抗体の重鎖（ＨＣ）のアミノ酸配列は、そのＣ末端において適切なヒト重鎖定常ドメイン（ＣＨ１、ＣＨ２、およびＣＨ３）あるいは良く知られている突然変異または安定性を改善するためもしくはエフェクター機能を減少するための突然変異を有するヒト重鎖定常ドメインの構造的に類似した変異形に融合した、本発明の重鎖可変ドメイン、配列番号１からなる。安定性および／または減少したエフェクター機能に関係した突然変異を有するヒトＩｇＧ４定常ドメインの変異形は、好ましい。配列番号３は、Ａｂ３２７の重鎖のアミノ酸配列を提供する。

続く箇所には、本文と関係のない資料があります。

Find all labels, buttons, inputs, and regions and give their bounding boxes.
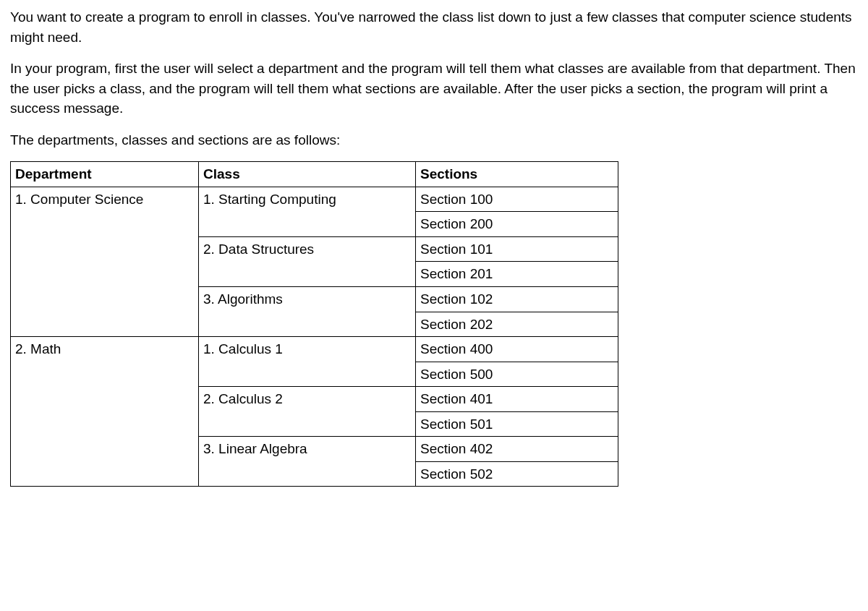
cell-class: 1. Calculus 1 [199,337,416,387]
intro-paragraph-2: In your program, first the user will sel… [10,59,858,119]
cell-class: 2. Data Structures [199,236,416,286]
cell-section: Section 500 [416,362,618,387]
cell-department: 1. Computer Science [11,187,199,336]
table-row: 2. Math 1. Calculus 1 Section 400 [11,337,618,362]
header-department: Department [11,162,199,187]
cell-class: 3. Algorithms [199,287,416,337]
intro-paragraph-1: You want to create a program to enroll i… [10,7,858,47]
class-table: Department Class Sections 1. Computer Sc… [10,161,618,487]
cell-department: 2. Math [11,337,199,487]
header-class: Class [199,162,416,187]
cell-class: 1. Starting Computing [199,187,416,236]
cell-section: Section 400 [416,337,618,362]
cell-class: 3. Linear Algebra [199,437,416,487]
cell-section: Section 401 [416,387,618,412]
cell-section: Section 402 [416,437,618,462]
intro-paragraph-3: The departments, classes and sections ar… [10,130,858,150]
cell-section: Section 201 [416,262,618,287]
cell-section: Section 102 [416,287,618,312]
table-row: 1. Computer Science 1. Starting Computin… [11,187,618,212]
cell-section: Section 200 [416,212,618,237]
header-sections: Sections [416,162,618,187]
cell-class: 2. Calculus 2 [199,387,416,437]
cell-section: Section 101 [416,236,618,262]
cell-section: Section 502 [416,461,618,487]
cell-section: Section 501 [416,411,618,437]
cell-section: Section 100 [416,187,618,212]
cell-section: Section 202 [416,312,618,337]
table-header-row: Department Class Sections [11,162,618,187]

軽鎖（ＬＣ）のアミノ酸配列は、そのＣ末端において適切なヒト軽鎖定常ドメイン（ＣＬ）または構造的に類似したその変異形に融合した、本発明の軽鎖可変ドメイン、配列番号２からなる。ヒトｋａｐｐａ軽鎖定常ドメインは、好ましい。配列番号４は、Ａｂ３２７の軽鎖のアミノ酸配列を提供する。Ａｂ３２７を発現するために、配列番号５および配列番号６によって与えられるＤＮＡ配列が、それぞれ、ＨＣおよびＬＣのために使用され得る。

ＣＤＲ Ｌ１、Ｌ３、およびＨ２は、Ｋａｂａｔ規則に従って割り当てられかつＣＤＲ Ｌ２、Ｈ１、およびＨ３は、Ｎｏｒｔｈ規則に従って割り当てられた。Ｋａｂａｔ ＥＡら、Ｓｅｑｕｅｎｃｅｓ ｏｆ Ｐｒｏｔｅｉｎｓ ｏｆ Ｉｍｍｕｎｏｌｏｇｉｃａｌ Ｉｎｔｅｒｅｓｔ、第５版、Ｕ．Ｓ．Ｄｅｐａｒｔｍｅｎｔ ｏｆ Ｈｅａｌｔｈ ａｎｄ Ｈｕｍａｎ Ｓｅｒｖｉｃｅｓ，ＮＩＨ Ｐｕｂｌｉｃａｔｉｏｎ Ｎｏ．９１〜３２４２（１９９１年）、Ｎｏｒｔｈ Ｂら、Ｊ Ｍｏｌ Ｂｉｏｌ ２０１１年２月１８日、４０６（２）：２２８〜２５６。

本発明の抗体の産生
本発明の抗体は、良く知られている方法によって生合成され、精製されて、投与のために調合され得る。適切な宿主細胞、例えばＨＥＫ２９３またはＣＨＯは、２種のベクターが用いられる場合は所定のＨＣ：ＬＣベクター比を用いて、または重鎖および軽鎖の両方をコードする単一ベクター系を用いて抗体を分泌するための発現系で一過的または安定的にトランスフェクトされる。これらの一般的に使用される宿主細胞からの抗体の発現および分泌に適したベクターは、良く知られている。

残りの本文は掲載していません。